Les étés en Géorgie étaient connus pour être chauds et humides, celui-là ne faisait pas exception. C'était même entre juin et septembre qu'il pleuvait le plus. Les Géorgiens, entre deux averses, se prélassaient au soleil, car quel que soit le temps, l'été était synonyme de vacances, de barbecues, d'apéro en terrasse et de grasses matinées pour qui le pouvait.
Mais pour les artisans, l'été était aussi surtout synonyme d'emploi du temps surchargé, et de nouveaux clients. Généralement, on avait surtout affaire à des habitués, c'était l'effet petite ville : on faisait appel à son plombier, son serrurier, son électricien, son couvreur. Mais en été, tout était bouleversé, entre les vacances et les touristes qui louaient des maisons à la semaine, on se retrouvait régulièrement à décrocher le téléphone avec au bout du fil des gens qui appelaient pour la première fois après avoir feuilleté l'annuaire et cherché longuement le Graal au mois d'août : un plombier pas-en-vacances et qui-pouvait-venir-vite.

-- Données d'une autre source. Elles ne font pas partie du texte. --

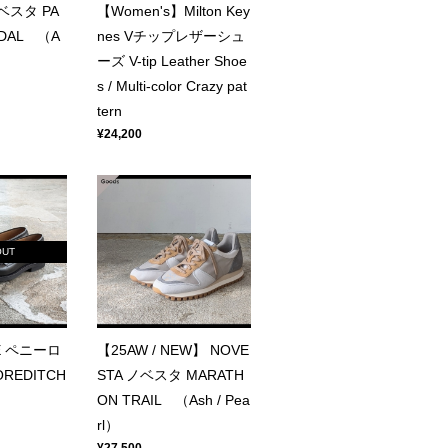
ノベスタ PA
【Women's】Milton Key
NDAL （A
nes Vチップレザーシュ
ーズ V-tip Leather Shoe
s / Multi-color Crazy pat
tern
¥24,200
OUT
E ペニーロ
【25AW / NEW】 NOVE
REDITCH
STA ノベスタ MARATH
ON TRAIL （Ash / Pea
rl）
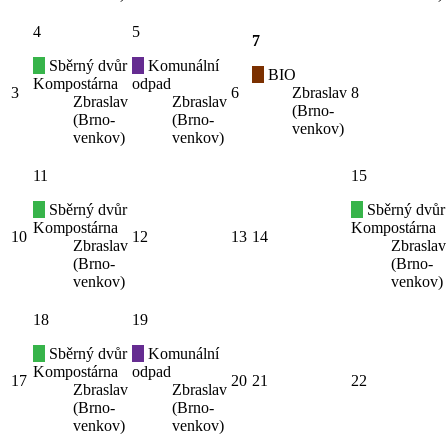
4
5
7
Sběrný dvůr
Komunální
BIO
Kompostárna
odpad
3
6
Zbraslav
8
Zbraslav
Zbraslav
(Brno-
(Brno-
(Brno-
venkov)
venkov)
venkov)
11
15
Sběrný dvůr
Sběrný dvůr
Kompostárna
Kompostárna
10
12
13
14
Zbraslav
Zbraslav
(Brno-
(Brno-
venkov)
venkov)
18
19
Sběrný dvůr
Komunální
Kompostárna
odpad
17
20
21
22
Zbraslav
Zbraslav
(Brno-
(Brno-
venkov)
venkov)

Cette semaine particulièrement avait vu se remplir l'emploi du temps de Vi de manière cauchemardesque, parce que par une conjoncture incroyablement malchanceuse, elle se trouvait pour la première fois de sa courte carrière l'unique électricienne disponible en ville : en plus des vacances d'été habituelles des autres artisans, s'était ajouté coup sur coup un congé maternité et une jambe cassée.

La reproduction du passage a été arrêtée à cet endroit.